Stata The Stata listserver
[Date Prev][Date Next][Thread Prev][Thread Next][Date index][Thread index]

Re: st: avoiding StatTransfer: huge / large / big dataset from SAS / csv

From   Stas Kolenikov <[email protected]>
To   [email protected]
Subject   Re: st: avoiding StatTransfer: huge / large / big dataset from SAS / csv
Date   Tue, 26 Oct 2004 12:19:24 -0400

1. have you tried 

infile ... in 1000000/1999999

or something of that kind? you can have a single .csv file for that,
read the file by pieces, and then -append- (rather than -merge-) them
together. You can even automate this with something like

infile ... in 1/999999
save piece0, replace
forvalues k=1/134 {
   infile ... in `k'000000/`k'999999
   save piece`k', repalce
use piece0
forvalues k=1/134 {
   append using piece`k'

and then just let it run in your available memory for a couple of hours.

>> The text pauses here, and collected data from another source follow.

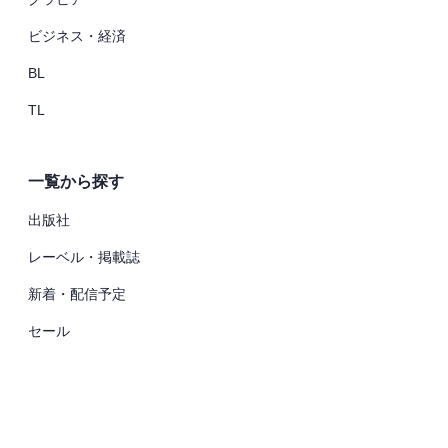
ビジネス・経済
BL
TL
一覧から探す
出版社
レーベル・掲載誌
新着・配信予定
セール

2. check -usesas- by Dan Blanchette, it may (or may not) work, and if
it does not, you can ask him for moneyback... I mean, for an update,
explaining what worked and what did not. He has experience in both SAS
and Stata data handling, so he should be able to solve it.

3. ODBC can do it, StatTransfer or DBMS/Copy (which, unfortunately, is
also a part of SAS these days) can do it.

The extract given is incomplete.